[Aim of the task]:
For the entries that follow, give the number of lines holding the string "правообладателя" and nothing more.

----------

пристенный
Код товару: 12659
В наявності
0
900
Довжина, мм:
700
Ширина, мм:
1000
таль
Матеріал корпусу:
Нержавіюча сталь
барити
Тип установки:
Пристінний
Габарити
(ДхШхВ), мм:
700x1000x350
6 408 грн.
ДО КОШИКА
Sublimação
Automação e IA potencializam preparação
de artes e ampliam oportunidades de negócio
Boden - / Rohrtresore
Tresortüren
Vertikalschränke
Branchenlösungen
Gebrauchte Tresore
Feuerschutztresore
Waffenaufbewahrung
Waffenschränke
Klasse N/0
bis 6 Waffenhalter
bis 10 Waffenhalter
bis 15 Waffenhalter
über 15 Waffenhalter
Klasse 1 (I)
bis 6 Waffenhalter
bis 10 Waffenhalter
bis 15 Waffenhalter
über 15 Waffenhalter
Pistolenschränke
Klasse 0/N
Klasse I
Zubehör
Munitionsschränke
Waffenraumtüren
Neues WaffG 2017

----------

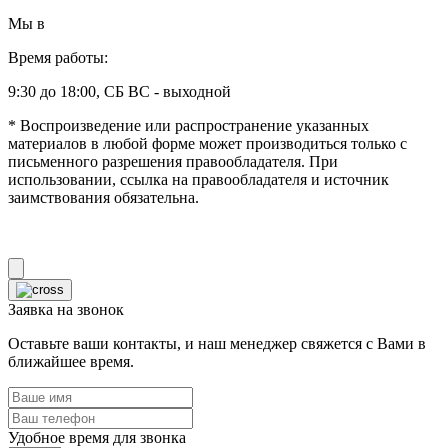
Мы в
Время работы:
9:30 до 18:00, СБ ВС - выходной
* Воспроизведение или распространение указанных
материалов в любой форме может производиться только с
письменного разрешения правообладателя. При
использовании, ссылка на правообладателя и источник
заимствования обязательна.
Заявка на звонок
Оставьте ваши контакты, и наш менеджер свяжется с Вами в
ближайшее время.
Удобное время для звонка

----------

[Reply]:
2